Ever wondered why some people seem to feel less pain than others? The answer could lie in mindfulness, which could be targeted in the development of effective pain therapies, researchers say.
The findings showed that people with higher dispositional mindfulness during painful experience showed greater deactivation in a brain region called the posterior cingulate cortex -- a central neural node of the default mode network.
They also experienced less pain.
Conversely, those with lower mindfulness ratings had greater activation of this part of the brain and also felt more pain.
"Mindfulness is related to being aware of the present moment without too much emotional reaction or judgment," said lead author Fadel Zeidan, Assistant Professor at the Wake Forest Baptist Medical Centre in North Carolina, US.
"We now know that some people are more mindful than others, and those people seemingly feel less pain," Zeidan added.
For the study, published in the journal PAIN, the team analysed nearly 100 healthy volunteers to determine if dispositional mindfulness, an individual's innate or natural level of mindfulness, was associated with lower pain sensitivity and to identify what brain mechanisms were involved.

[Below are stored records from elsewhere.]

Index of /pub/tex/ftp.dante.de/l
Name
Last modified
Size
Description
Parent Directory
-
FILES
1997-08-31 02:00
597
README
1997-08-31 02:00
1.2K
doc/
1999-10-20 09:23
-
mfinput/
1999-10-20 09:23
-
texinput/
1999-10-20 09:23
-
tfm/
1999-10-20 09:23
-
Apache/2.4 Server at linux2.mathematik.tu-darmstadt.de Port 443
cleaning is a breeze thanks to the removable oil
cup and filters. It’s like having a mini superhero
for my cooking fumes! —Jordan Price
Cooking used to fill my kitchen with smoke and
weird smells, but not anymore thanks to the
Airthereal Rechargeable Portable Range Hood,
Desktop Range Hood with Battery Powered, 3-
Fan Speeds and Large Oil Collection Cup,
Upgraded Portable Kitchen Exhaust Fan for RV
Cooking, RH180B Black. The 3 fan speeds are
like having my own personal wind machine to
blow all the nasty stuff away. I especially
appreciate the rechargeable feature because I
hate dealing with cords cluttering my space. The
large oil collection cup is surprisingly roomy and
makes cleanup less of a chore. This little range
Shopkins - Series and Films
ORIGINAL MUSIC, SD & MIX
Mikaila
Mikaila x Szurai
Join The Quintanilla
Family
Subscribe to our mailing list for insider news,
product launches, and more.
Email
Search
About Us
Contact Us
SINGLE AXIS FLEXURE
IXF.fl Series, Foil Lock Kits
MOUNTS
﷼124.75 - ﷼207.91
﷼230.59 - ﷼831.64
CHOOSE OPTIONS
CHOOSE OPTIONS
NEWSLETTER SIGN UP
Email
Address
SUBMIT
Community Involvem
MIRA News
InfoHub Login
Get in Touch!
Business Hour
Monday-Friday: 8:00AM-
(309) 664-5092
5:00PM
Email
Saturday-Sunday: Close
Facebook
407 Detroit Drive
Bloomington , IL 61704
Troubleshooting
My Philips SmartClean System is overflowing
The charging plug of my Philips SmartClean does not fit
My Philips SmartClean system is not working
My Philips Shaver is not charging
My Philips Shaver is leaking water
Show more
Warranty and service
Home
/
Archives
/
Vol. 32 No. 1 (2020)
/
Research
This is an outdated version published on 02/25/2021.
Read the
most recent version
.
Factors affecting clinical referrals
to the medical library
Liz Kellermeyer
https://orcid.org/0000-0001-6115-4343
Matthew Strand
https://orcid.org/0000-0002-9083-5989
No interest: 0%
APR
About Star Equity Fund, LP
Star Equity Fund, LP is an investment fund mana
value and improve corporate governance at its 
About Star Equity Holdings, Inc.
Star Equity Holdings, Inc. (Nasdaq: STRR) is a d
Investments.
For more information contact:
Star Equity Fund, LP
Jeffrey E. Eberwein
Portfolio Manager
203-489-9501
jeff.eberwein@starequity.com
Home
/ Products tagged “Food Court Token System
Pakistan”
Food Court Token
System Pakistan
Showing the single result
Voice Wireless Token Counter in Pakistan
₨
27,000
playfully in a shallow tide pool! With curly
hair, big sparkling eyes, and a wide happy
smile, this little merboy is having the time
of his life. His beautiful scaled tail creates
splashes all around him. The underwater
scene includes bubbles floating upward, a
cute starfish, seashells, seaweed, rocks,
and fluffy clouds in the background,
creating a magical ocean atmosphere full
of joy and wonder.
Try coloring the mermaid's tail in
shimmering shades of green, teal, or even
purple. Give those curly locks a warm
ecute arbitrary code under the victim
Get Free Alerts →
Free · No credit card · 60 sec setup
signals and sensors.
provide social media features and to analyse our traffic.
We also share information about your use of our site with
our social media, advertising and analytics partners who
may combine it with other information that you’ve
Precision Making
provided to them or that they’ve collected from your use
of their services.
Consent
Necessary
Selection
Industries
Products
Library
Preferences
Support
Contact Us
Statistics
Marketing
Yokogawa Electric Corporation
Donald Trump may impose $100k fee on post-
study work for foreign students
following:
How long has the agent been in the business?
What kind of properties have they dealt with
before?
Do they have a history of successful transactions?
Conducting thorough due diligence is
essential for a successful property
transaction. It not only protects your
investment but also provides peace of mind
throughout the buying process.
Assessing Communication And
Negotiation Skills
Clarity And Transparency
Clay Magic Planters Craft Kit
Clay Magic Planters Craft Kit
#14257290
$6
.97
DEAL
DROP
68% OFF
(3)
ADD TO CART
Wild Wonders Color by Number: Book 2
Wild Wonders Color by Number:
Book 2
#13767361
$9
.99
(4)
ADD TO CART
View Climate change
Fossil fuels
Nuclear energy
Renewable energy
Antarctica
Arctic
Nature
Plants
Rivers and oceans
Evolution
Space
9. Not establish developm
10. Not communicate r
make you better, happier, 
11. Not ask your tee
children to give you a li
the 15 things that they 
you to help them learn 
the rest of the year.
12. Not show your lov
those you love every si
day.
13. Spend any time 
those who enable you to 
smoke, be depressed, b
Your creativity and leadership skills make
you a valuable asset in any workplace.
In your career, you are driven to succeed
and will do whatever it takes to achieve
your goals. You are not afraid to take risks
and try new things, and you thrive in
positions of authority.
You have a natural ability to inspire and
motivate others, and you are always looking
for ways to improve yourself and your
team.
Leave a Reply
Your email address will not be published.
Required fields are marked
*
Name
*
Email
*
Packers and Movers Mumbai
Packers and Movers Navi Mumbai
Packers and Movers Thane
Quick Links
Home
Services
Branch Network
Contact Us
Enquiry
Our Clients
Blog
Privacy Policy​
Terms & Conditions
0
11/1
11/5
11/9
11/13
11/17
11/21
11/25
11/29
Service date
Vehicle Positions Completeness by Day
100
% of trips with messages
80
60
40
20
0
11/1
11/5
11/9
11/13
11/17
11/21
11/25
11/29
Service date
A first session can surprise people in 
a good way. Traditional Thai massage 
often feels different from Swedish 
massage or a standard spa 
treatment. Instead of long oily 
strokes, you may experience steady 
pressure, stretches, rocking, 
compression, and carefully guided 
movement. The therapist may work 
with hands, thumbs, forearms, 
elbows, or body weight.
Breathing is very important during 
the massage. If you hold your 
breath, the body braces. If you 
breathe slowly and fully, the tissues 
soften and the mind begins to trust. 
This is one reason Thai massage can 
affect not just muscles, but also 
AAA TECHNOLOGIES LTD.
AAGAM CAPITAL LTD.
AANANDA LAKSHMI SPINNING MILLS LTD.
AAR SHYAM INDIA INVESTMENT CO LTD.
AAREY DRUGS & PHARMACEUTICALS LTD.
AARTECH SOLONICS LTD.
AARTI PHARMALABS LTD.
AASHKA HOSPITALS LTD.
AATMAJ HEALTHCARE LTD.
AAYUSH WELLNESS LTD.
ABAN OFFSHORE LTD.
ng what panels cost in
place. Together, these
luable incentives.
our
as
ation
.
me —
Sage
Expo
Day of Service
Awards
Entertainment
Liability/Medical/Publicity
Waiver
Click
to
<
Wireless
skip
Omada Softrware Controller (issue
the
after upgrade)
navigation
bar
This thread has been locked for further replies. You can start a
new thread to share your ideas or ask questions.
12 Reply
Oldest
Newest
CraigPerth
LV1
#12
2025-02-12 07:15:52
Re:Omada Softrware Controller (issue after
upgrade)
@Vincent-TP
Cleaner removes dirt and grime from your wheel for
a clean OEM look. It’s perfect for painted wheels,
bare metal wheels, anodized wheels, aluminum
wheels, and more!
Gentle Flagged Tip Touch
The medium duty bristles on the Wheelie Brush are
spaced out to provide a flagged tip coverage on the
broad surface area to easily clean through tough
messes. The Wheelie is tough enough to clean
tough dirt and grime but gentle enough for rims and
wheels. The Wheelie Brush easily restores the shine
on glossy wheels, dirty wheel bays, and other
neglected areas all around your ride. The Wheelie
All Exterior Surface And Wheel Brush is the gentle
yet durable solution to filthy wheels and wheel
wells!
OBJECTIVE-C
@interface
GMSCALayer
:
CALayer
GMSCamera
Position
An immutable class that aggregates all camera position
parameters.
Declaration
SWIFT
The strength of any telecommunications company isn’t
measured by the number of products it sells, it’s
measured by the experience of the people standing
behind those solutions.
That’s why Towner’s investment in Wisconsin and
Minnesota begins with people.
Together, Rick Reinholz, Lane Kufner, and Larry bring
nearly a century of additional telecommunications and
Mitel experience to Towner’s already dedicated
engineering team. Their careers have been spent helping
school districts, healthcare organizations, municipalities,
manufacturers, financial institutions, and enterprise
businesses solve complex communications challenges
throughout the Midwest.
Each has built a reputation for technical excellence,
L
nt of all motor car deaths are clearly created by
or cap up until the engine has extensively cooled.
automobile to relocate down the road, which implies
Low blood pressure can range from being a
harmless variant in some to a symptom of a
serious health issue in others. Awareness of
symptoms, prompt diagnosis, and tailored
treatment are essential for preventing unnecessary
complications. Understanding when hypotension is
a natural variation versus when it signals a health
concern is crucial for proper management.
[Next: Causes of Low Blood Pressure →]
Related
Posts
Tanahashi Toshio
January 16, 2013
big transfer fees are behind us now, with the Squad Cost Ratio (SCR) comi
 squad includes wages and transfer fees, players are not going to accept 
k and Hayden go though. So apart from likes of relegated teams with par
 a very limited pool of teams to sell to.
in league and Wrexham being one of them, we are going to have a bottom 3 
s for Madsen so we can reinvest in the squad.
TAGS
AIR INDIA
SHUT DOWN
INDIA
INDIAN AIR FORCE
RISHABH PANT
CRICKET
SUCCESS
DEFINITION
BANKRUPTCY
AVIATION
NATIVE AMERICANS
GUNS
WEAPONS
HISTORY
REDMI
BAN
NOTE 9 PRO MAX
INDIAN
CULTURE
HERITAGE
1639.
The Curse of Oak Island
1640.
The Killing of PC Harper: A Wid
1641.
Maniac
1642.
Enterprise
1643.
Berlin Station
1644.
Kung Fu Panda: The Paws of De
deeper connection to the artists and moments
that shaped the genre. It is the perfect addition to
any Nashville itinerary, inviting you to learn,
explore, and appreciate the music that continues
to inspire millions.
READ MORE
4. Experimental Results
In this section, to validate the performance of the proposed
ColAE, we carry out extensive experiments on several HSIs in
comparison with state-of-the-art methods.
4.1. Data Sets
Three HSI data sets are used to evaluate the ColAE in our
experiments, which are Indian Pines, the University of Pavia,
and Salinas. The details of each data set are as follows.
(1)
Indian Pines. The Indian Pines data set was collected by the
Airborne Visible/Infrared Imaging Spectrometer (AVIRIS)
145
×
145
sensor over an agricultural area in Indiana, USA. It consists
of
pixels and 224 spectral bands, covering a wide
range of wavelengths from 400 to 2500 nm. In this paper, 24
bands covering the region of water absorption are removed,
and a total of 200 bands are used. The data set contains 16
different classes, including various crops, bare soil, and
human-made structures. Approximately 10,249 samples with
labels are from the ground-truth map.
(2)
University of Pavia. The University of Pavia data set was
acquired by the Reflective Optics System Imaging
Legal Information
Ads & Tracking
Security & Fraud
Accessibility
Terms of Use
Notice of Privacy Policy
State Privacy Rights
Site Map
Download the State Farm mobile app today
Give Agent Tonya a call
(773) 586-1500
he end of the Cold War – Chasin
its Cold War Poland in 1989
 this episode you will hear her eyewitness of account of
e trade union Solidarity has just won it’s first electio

Then, while undergoing functional magnetic resonance imaging, they were administered painful heat stimulation (120°F).
The default mode network extends from the posterior cingulate cortex to the medial prefrontal cortex of the brain. These two brain regions continuously feed information back and forth. This network is associated with processing feelings of self and mind wandering, Zeidan said.
"Importantly this work shows that we should consider one's level of mindfulness when calculating why and how one feels less or more pain.
"Based on our earlier research, we know we can increase mindfulness through relatively short periods of mindfulness meditation training, so this may prove to be an effective way to provide pain relief for the millions of people suffering from chronic pain," Zeidan noted.